Photosensitivity reactions:
Some patients may experience photosensitivity reactions following administration of fluorouracil, it is recommended that patients are warned to avoid prolonged exposure to sunlight (see section 4.8).
Embryo-foetal toxicity
Fluorouracil showed evidence of genotoxicity. An highly effective method of contraception is required for both male and female patients during and for a period after treatment with fluorouracil. Patients desiring to have children after completion of therapy should be advised to obtain genetic counselling before therapy if appropriate and available (see sections 4.6 and 5.3).
Sodium content
Fluorouracil 250 mg/10 ml contains 40.1 mg of sodium in each vial, equivalent to 2% of the WHO recommended maximum daily intake of 2 g sodium for an adult.

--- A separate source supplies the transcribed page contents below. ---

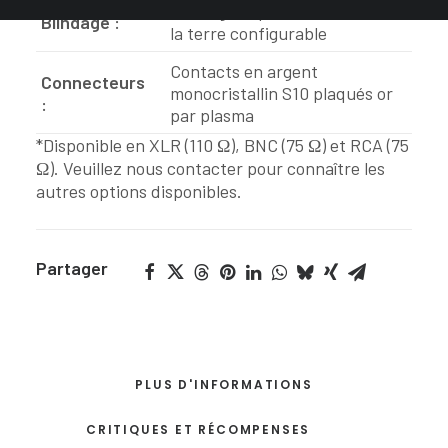
Blindage supérieur avec mise à
Blindage :
la terre configurable
Contacts en argent
Connecteurs
monocristallin S10 plaqués or
:
par plasma
*Disponible en XLR (110 Ω), BNC (75 Ω) et RCA (75
Ω). Veuillez nous contacter pour connaître les
autres options disponibles.
Partager
PLUS D'INFORMATIONS
CRITIQUES ET RÉCOMPENSES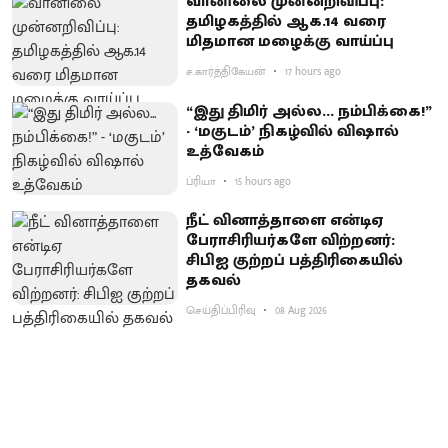
வானிலை முன்னறிவிப்பு:
தமிழகத்தில் ஆக.14 வரை
மிதமான மழைக்கு வாய்ப்பு
ச.கார்த்திகேயன்
17 hours ago
“இது திமிர் அல்ல... நம்பிக்கை!”
- ‘மகுடம்’ நிகழ்வில் விஷால்
உத்வேகம்
ப்ரியா
15 hours ago
நீட் வினாத்தாளை என்டிஏ
பேராசிரியர்களே விற்றனர்:
சிபிஐ குற்றப் பத்திரிகையில்
தகவல்
செய்திப்பிரிவு
08 Aug 2026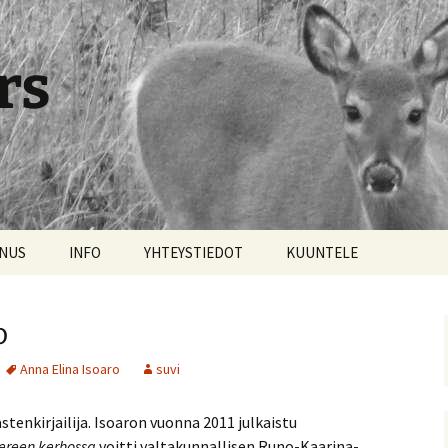
rs
NNUS
INFO
YHTEYSTIEDOT
KUUNTELE
o
Anna Elina Isoaro
suvi
astenkirjailija. Isoaron vuonna 2011 julkaistu
ereen kerhossa
voitti valtakunnallisen Runo-Kaarina-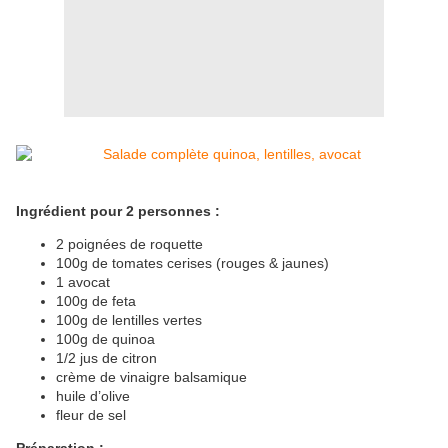
Ingrédient pour 2 personnes :
2 poignées de roquette
100g de tomates cerises (rouges & jaunes)
1 avocat
100g de feta
100g de lentilles vertes
100g de quinoa
1/2 jus de citron
crème de vinaigre balsamique
huile d’olive
fleur de sel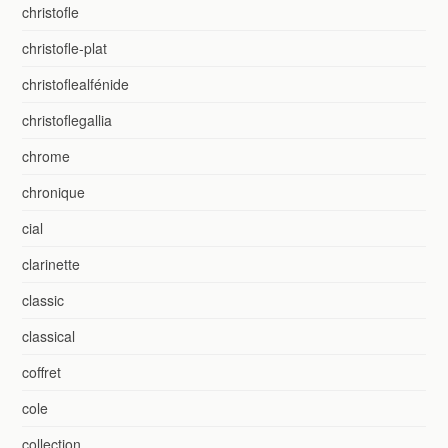
christofle
christofle-plat
christoflealfénide
christoflegallia
chrome
chronique
cial
clarinette
classic
classical
coffret
cole
collection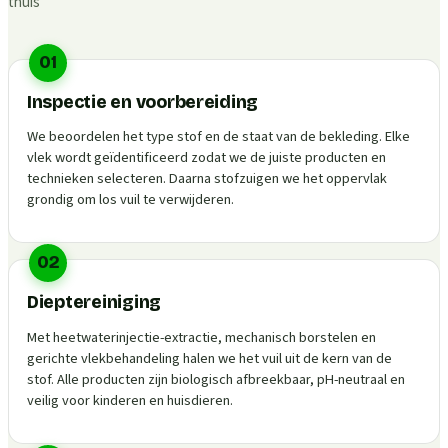
thuis
01
Inspectie en voorbereiding
We beoordelen het type stof en de staat van de bekleding. Elke
vlek wordt geïdentificeerd zodat we de juiste producten en
technieken selecteren. Daarna stofzuigen we het oppervlak
grondig om los vuil te verwijderen.
02
Dieptereiniging
Met heetwaterinjectie-extractie, mechanisch borstelen en
gerichte vlekbehandeling halen we het vuil uit de kern van de
stof. Alle producten zijn biologisch afbreekbaar, pH-neutraal en
veilig voor kinderen en huisdieren.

Fluorouracil 500 mg/20 ml contains 80.2 mg of sodium in each vial, equivalent to 4% of the WHO recommended maximum daily intake of 2 g sodium for an adult.
Fluorouracil 2.5 g/100 ml contains 401 mg of sodium in each vial, equivalent to 20% of the WHO recommended maximum daily intake of 2 g sodium for an adult.
This medicinal product may be further prepared for administration with sodium-containing solutions (see section 6.6) and this should be considered in relation to the total sodium from all sources that will be administered to the patient.